I agree with you that we are very close to the Rapture, especially according to Psalm 90 when we calculate generations. But we can’t be sure. We could be here longer than we want to be. Regardless of your mother-in-law’s overbearing personality, the first best approach is to go right to the heart of the matter where it really counts—the eternal life and death situation of true salvation.

Let me know if this approach might bring your husband to realize how he must be more, strict with her (in a loving way of course). If not, we will try another approach. And as I always say, prayer is the most effective tool. Please pray for the Lord to intervene in this dilemma and for your mother-in-law’s salvation.

If she really gets saved, then she might actually become a lady that you can cope with. If she rejects the salvation message and clings to her false doctrines then perhaps your husband will realize that her increased presence could be a detriment to your marriage.

You sound like a delightful young woman and your husband sounds like a special blessing. I hope you are praying together. The more time you share in the Word of God, the stronger your relationship will be. We live at a time when families are being attacked. Don’t let the devil get a stronghold in your marriage. Reaching out as you have shows you are very conscientious and trying to avoid just that.

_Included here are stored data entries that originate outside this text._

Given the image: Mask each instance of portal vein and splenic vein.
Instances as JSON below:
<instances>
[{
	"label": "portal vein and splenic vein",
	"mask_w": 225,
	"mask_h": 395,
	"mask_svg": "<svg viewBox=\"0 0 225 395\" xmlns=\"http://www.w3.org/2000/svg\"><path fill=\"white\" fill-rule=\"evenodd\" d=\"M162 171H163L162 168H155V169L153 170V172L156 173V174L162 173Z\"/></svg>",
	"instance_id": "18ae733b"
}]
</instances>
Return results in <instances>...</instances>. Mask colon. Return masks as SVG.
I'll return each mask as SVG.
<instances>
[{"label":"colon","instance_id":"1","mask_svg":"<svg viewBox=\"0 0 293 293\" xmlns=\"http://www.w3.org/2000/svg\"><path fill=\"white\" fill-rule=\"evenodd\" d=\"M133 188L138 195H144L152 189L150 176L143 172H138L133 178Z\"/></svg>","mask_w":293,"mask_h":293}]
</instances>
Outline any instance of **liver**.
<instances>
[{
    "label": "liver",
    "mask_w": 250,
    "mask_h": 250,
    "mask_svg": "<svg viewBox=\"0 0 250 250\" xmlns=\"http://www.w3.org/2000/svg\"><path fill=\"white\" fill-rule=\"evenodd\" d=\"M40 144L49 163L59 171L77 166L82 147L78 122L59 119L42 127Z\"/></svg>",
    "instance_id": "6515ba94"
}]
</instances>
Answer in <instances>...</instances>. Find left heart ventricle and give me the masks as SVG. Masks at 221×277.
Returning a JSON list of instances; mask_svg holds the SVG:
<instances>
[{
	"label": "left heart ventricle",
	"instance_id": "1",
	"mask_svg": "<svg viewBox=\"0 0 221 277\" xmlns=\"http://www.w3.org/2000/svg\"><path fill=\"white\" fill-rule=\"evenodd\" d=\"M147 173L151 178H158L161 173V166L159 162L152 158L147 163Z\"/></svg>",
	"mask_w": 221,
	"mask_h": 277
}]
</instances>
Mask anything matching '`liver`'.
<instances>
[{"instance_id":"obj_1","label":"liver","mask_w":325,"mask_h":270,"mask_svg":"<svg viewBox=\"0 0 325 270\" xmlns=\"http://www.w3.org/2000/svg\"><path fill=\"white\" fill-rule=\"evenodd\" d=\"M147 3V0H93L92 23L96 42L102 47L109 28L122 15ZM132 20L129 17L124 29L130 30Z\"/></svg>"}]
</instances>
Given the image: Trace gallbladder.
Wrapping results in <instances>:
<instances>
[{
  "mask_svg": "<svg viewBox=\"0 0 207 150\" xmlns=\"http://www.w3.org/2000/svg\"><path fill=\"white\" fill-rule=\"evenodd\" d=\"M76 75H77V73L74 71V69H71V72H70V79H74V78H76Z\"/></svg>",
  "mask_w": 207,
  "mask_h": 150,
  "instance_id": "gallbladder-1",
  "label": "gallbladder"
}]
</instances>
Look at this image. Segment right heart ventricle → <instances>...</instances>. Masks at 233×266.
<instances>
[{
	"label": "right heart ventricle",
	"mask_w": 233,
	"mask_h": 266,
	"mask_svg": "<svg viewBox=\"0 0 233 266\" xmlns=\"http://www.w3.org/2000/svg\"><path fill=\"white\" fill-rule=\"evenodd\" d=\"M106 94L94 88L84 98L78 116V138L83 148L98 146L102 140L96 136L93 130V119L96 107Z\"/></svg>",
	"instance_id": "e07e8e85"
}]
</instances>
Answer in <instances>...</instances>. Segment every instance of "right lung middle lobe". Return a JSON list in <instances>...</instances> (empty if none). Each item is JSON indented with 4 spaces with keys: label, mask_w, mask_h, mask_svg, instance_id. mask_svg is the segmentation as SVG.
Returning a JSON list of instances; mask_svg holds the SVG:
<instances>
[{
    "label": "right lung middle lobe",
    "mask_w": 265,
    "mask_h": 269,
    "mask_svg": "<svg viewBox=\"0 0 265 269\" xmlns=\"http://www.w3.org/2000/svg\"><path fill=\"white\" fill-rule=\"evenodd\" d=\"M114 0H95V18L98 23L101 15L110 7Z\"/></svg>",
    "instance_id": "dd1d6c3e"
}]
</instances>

The devil always uses weak vessels to try to undermine believers. I see your mother as that weak vessel. But keep giving your concerns over to the Lord and He surely will make a way for all of this to be resolved in a peaceful and satisfactory manner.

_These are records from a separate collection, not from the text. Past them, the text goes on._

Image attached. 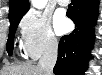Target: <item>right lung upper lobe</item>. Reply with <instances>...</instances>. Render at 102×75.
Returning <instances> with one entry per match:
<instances>
[{"instance_id":"right-lung-upper-lobe-1","label":"right lung upper lobe","mask_w":102,"mask_h":75,"mask_svg":"<svg viewBox=\"0 0 102 75\" xmlns=\"http://www.w3.org/2000/svg\"><path fill=\"white\" fill-rule=\"evenodd\" d=\"M29 6L28 0H10L9 17L27 12Z\"/></svg>"}]
</instances>
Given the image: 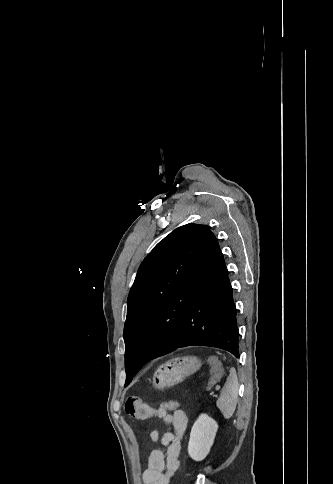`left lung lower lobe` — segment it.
Here are the masks:
<instances>
[{
  "label": "left lung lower lobe",
  "mask_w": 333,
  "mask_h": 484,
  "mask_svg": "<svg viewBox=\"0 0 333 484\" xmlns=\"http://www.w3.org/2000/svg\"><path fill=\"white\" fill-rule=\"evenodd\" d=\"M170 292L173 299H166L159 307L136 356L137 366L193 345L221 348L238 357L232 287L211 231L192 254Z\"/></svg>",
  "instance_id": "obj_1"
}]
</instances>
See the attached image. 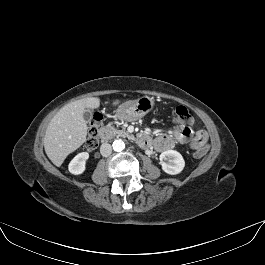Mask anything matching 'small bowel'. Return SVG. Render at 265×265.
<instances>
[{
  "instance_id": "c3829d8e",
  "label": "small bowel",
  "mask_w": 265,
  "mask_h": 265,
  "mask_svg": "<svg viewBox=\"0 0 265 265\" xmlns=\"http://www.w3.org/2000/svg\"><path fill=\"white\" fill-rule=\"evenodd\" d=\"M175 122H179L174 118ZM175 142L187 144L195 151H204L207 143V134L203 130H199L195 136L189 127L184 125L177 126L171 133L162 134L154 140L153 146L157 151H166L172 148Z\"/></svg>"
}]
</instances>
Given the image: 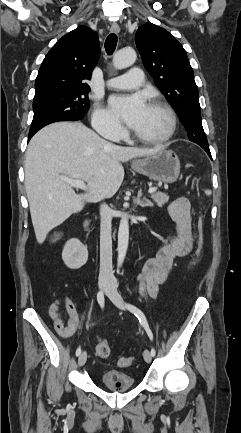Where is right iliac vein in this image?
I'll return each instance as SVG.
<instances>
[{"label":"right iliac vein","instance_id":"1","mask_svg":"<svg viewBox=\"0 0 241 433\" xmlns=\"http://www.w3.org/2000/svg\"><path fill=\"white\" fill-rule=\"evenodd\" d=\"M108 285H109V283L107 281L103 280V281L99 282V288L101 290L106 289L108 287ZM86 360H87V353H86V351H83L78 358V365L83 366L86 363Z\"/></svg>","mask_w":241,"mask_h":433}]
</instances>
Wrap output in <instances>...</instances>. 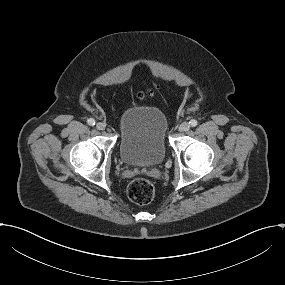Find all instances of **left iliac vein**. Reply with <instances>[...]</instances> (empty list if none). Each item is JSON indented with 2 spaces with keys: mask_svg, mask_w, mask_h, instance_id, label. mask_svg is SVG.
Instances as JSON below:
<instances>
[{
  "mask_svg": "<svg viewBox=\"0 0 285 285\" xmlns=\"http://www.w3.org/2000/svg\"><path fill=\"white\" fill-rule=\"evenodd\" d=\"M189 129H190V124L188 122H183L179 126L180 132H185V131H188Z\"/></svg>",
  "mask_w": 285,
  "mask_h": 285,
  "instance_id": "1",
  "label": "left iliac vein"
}]
</instances>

And as far as being concerned about her not having a support system other than you and your husband if she does move, many support groups exist for retired folks. It sounds like she can manipulate things to suit her, and that would include finding a support system and new friends in Florida—where a lot of elderly folks are retired.

Jennifer, trust that the Lord will help you with all of this. I am only an email away. Please reach out whenever you need to and I will do my best to get back to you in a timely fashion. Also, please get back to me if you have any questions about what I have said here.

Be confident that with the Lord we always have a way to resolve conflicts.

In God’s love,

Esther

“Cast your burden upon the LORD and He will sustain you; He will never allow the righteous to be shaken” (Psalm 55:22).